WHY I DON’T STUDY

Allow me to be straight to the point: I HATE studying, but I am PASSIONATE about learning. There is a HUGE difference, and it’s what got me through school. Heck, it’s what makes me passionate about teaching!!! It is the reason why I can find such an interest in the most boring things at times.

I quickly learned in college that there were things that I simply did not like to learn. For example: I hated (and still hate) statistics. Allow me to be slightly partial: Clemson University has some of the best experiemental statistics instructors in this universe–because they helped me to see why in the world I needed the stuff. And when all else failed, they showed me that some of it was simply necessary to graduate…shucks, that’s a good enough reason for me! But then they showed me how CNN uses it, and how NASA uses it, and how political parties use it, and how the developers for games on the the XBOX 360 use it and I wanted to actually learn about it and not just study it.

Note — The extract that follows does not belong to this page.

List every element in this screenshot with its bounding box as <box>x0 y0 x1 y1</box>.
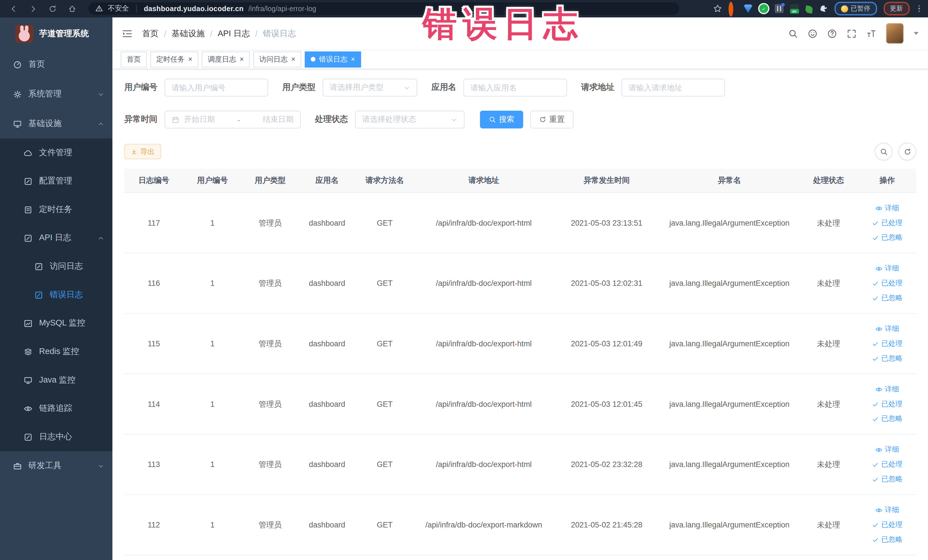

You see, I have a personal belief. I believe that we study what we don’t want to know and learn what we like. I studied economics but I learned about reproductive physiology (don’t think too hard on that one). I studied calculus but learned about microbiology (especially about food microbiology). I studied for my first physics course, but I learned about animal behavior (I owned at least 2-4 animals almost every year of my entire life and I owned my own farm on 26 acres when I was just 14).

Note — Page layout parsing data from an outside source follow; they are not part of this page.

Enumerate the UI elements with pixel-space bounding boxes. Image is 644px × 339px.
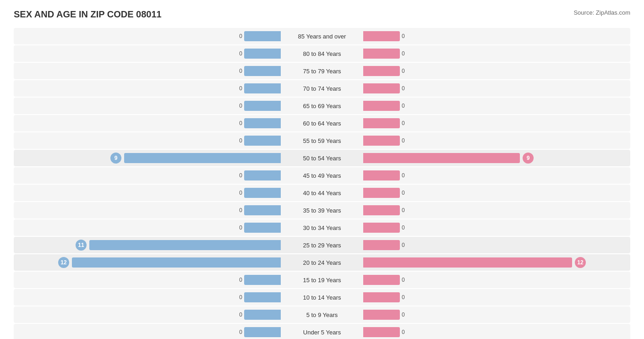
male-zero-value: 0 [239,277,242,283]
female-section: 0 [363,167,630,184]
bar-row: 035 to 39 Years0 [14,202,630,219]
male-section: 0 [14,289,281,306]
male-bar [244,327,281,337]
female-section: 0 [363,132,630,149]
female-section: 0 [363,289,630,306]
female-bar [363,223,400,233]
male-zero-value: 0 [239,137,242,144]
male-zero-value: 0 [239,120,242,126]
age-label: 85 Years and over [281,33,363,40]
male-bar [244,83,281,93]
male-section: 0 [14,167,281,184]
female-zero-value: 0 [402,85,405,92]
female-zero-value: 0 [402,50,405,57]
male-section: 0 [14,185,281,201]
female-zero-value: 0 [402,33,405,39]
female-zero-value: 0 [402,120,405,126]
bar-row: 0Under 5 Years0 [14,324,630,339]
bar-row: 030 to 34 Years0 [14,219,630,236]
female-zero-value: 0 [402,294,405,301]
male-bar [244,188,281,198]
male-section: 0 [14,28,281,44]
male-bar [244,101,281,111]
female-zero-value: 0 [402,190,405,196]
female-bar [363,101,400,111]
female-bar [363,66,400,76]
male-zero-value: 0 [239,85,242,92]
female-section: 0 [363,185,630,201]
bar-row: 055 to 59 Years0 [14,132,630,149]
female-section: 0 [363,237,630,253]
male-bar [244,205,281,215]
age-label: 15 to 19 Years [281,277,363,284]
bar-row: 040 to 44 Years0 [14,185,630,201]
male-bar [244,31,281,41]
age-label: 65 to 69 Years [281,103,363,109]
female-bar [363,240,400,250]
female-bar [363,170,400,180]
female-value: 9 [523,153,534,164]
female-zero-value: 0 [402,242,405,248]
female-zero-value: 0 [402,312,405,318]
bar-row: 070 to 74 Years0 [14,80,630,97]
female-section: 12 [363,254,630,271]
male-section: 0 [14,45,281,62]
male-zero-value: 0 [239,68,242,74]
female-zero-value: 0 [402,224,405,231]
male-section: 9 [14,150,281,166]
female-bar [363,310,400,320]
female-section: 0 [363,202,630,219]
female-zero-value: 0 [402,68,405,74]
bar-row: 060 to 64 Years0 [14,115,630,131]
age-label: 10 to 14 Years [281,294,363,301]
male-section: 0 [14,306,281,323]
female-zero-value: 0 [402,329,405,335]
source-label: Source: ZipAtlas.com [573,9,630,16]
male-bar [89,240,281,250]
female-bar [363,118,400,128]
bar-row: 05 to 9 Years0 [14,306,630,323]
male-section: 11 [14,237,281,253]
age-label: 70 to 74 Years [281,85,363,92]
female-bar [363,257,572,268]
male-section: 0 [14,324,281,339]
male-bar [244,49,281,59]
age-label: 45 to 49 Years [281,172,363,179]
female-bar [363,188,400,198]
bar-row: 1125 to 29 Years0 [14,237,630,253]
female-section: 0 [363,115,630,131]
male-section: 0 [14,219,281,236]
age-label: 30 to 34 Years [281,224,363,231]
female-section: 0 [363,80,630,97]
bar-row: 015 to 19 Years0 [14,272,630,288]
female-zero-value: 0 [402,172,405,179]
male-section: 0 [14,272,281,288]
male-bar [244,136,281,146]
male-bar [244,170,281,180]
male-bar [244,118,281,128]
female-bar [363,292,400,302]
female-section: 0 [363,219,630,236]
age-label: 55 to 59 Years [281,137,363,144]
female-zero-value: 0 [402,207,405,213]
female-section: 0 [363,28,630,44]
bar-row: 1220 to 24 Years12 [14,254,630,271]
female-section: 0 [363,272,630,288]
male-section: 0 [14,132,281,149]
bar-row: 045 to 49 Years0 [14,167,630,184]
female-section: 0 [363,98,630,114]
bar-row: 065 to 69 Years0 [14,98,630,114]
male-zero-value: 0 [239,50,242,57]
age-label: 80 to 84 Years [281,50,363,57]
male-zero-value: 0 [239,294,242,301]
male-zero-value: 0 [239,33,242,39]
male-section: 0 [14,115,281,131]
female-bar [363,275,400,285]
male-bar [72,257,281,268]
female-section: 0 [363,45,630,62]
female-section: 9 [363,150,630,166]
male-bar [244,66,281,76]
male-section: 0 [14,202,281,219]
female-zero-value: 0 [402,103,405,109]
bar-row: 080 to 84 Years0 [14,45,630,62]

I learned about what I liked, but I simply studied what I didn’t. Is that a bad thing? Nope. But sometimes learning tends to be a bit easier than studying because we tend to learn what we take a natural interest in  OR we have natural talents in one of those areas. If you challenge me in sports and give me a choice between tennis and basketball, then I’ll choose basketball–I suck in tennis and I do not know enough about it to formulate a good strategy. I learned alot about basketball because I was good at it and I liked it. Stop. Read the previous sentecne again. No, wait. I’ll just repeat it for you. I learned alot about basketball because I was good at it and I liked it. With things that I like, I treat them like a adventure–with things that I do not like, I treat them like a task or a chore. Is either way worse than the other? Nope, not at all. But when I am HONEST with myeself about which one I am   dealing with, it makes it quite clear to me as to what method I will have to employ in order to successfully excel in that class. I am asking to fail if I attempt to “learn” in a class that I should “study” for. In other words, if you hate Chemistry, you will not be able to learn it as relaxed as you would in the World History and Anthropology classes that you show up 10 minutes early for. Your brain simply doesn’t work that way. Become honest with the way that you must approach a class and you may find a greater reward for all of that hard work that you are putting in.